Среди старших лесников крепла уверенность, что волки на самом деле не тронули Мари — и, может быть, она по-прежнему жива. Ведь лес был ей знаком гораздо лучше, чем любому городскому ребенку, она умела находить его дары — орехи, ягоды, съедобные корешки… Это могло помочь ей продержаться несколько дней.
Поиски, терпеливые, непрестанные и, увы, бесплодные, продолжались свыше недели. Затем пошли холодные дожди, которые смыли все следы и окончательно унесли надежду отыскать ребенка живым: когда выживанию препятствует не только голод, но и погода, у маленькой девочки нет шансов уцелеть. Однако на вершинах холмов по ночам все еще продолжали поддерживать огни, которые могли послужить ориентиром для заблудившихся. А в окне каждого дома, как путеводный огонек, горела смоляная свеча.
Потом костры в ночи перестали жечь, а через некоторое время на большинстве соседних ферм погасили и свечи. Люди печально качали головами и говорили: «Даже если волки не прикоснулись к Мари, теперь она наверняка мертва от голода и холода». Только Жан и Лили еще не сдавались, каждый день продолжая отчаянные поиски, ночью же вознося мольбы Тому, кто любит малых сих, о спасении своего ребенка.

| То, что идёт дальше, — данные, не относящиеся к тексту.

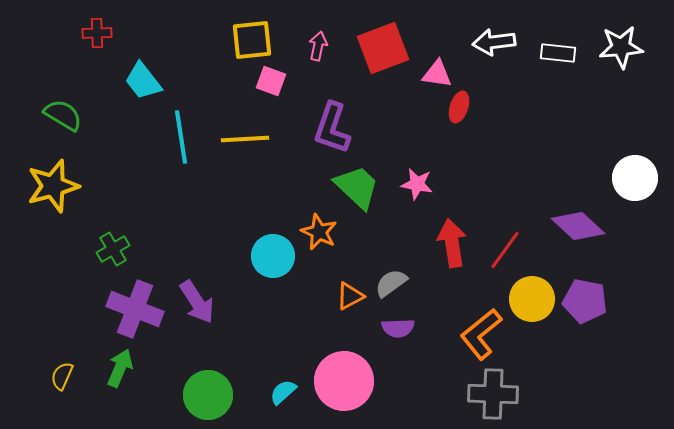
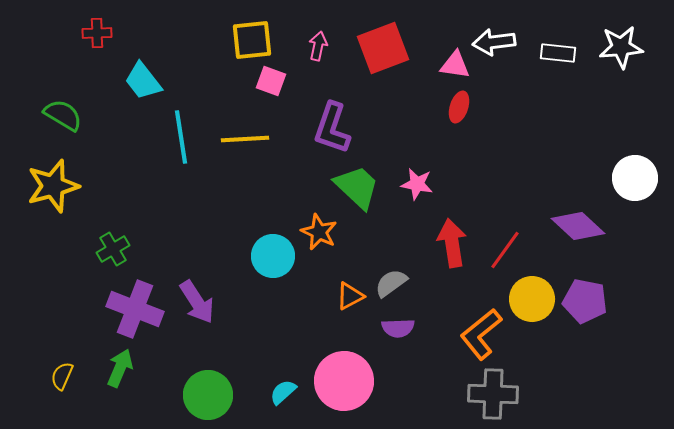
pink triangle: moved 18 px right, 9 px up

Миновал месяц, тяжелый и долгий, как год. Никто в округе больше не продолжал поиски. Даже несчастная мать, склонив голову в безутешном отчаянии, прошептала: «На все воля божья…»
Прошло два месяца. На лице Лили застыла маска неизбывной скорби, но для соседей все произошедшее отступило, перешло в разряд «давних событий». Именно тогда вдруг поступило странное известие из деревушки Трегантеру, расположенной в тридцати милях, на противоположной окраине Уэльгоа.

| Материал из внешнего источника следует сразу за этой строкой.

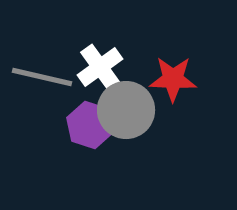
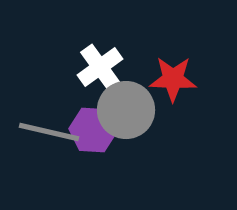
gray line: moved 7 px right, 55 px down
purple hexagon: moved 3 px right, 5 px down; rotated 15 degrees counterclockwise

Двое углежогов, выбиравших среди вековых деревьев место для закладки угольной ямы, вдруг обнаружили в лесу существо размером с собаку, тело которого покрывала не шерсть, а длинные пряди свисавших с головы золотистых волос. Странное создание следило за ними, но отбегало (когда на двух, а когда и на четырех конечностях) при любой попытке людей приблизиться.
Углежоги, как и большинство их односельчан, верили в фейри, лесных гоблинов и прочий «малый народец», так что у них не было особых сомнений насчет того, кто именно им повстречался. Это суеверие имело и другую сторону: запрет проливать кровь «лесного жителя». Поэтому они долгие часы петляли за загадочным существом по лесу, то беззвучно крадясь, то бросаясь через чащу напролом, пока наконец не улучили возможность разом накинуться на него, схватить и крепко прижать к земле.
Маленький «гоблин» отчаянно закричал и начал сопротивляться изо всех сил, но двое крепких мужчин легко выволокли его из непролазных дебрей на дневной свет. Лишь тогда они поняли, что в их руках бьется маленькая девочка. Ее совершенно обнаженное тело было отчасти прикрыто длинными волосами — грязными, спутанными, с массой застрявших в них веточек; там, где этого покрова недоставало, кожа потемнела от ветра и солнца.
Да, телом это была девочка, человеческое дитя, но духовно — дикий лесной звереныш. Она рвалась из рук своих спасителей, рычала на них, царапалась и кусалась. Им пришлось силой запихнуть ее в большую корзину, припасенную для древесного угля, и так отнести в деревню.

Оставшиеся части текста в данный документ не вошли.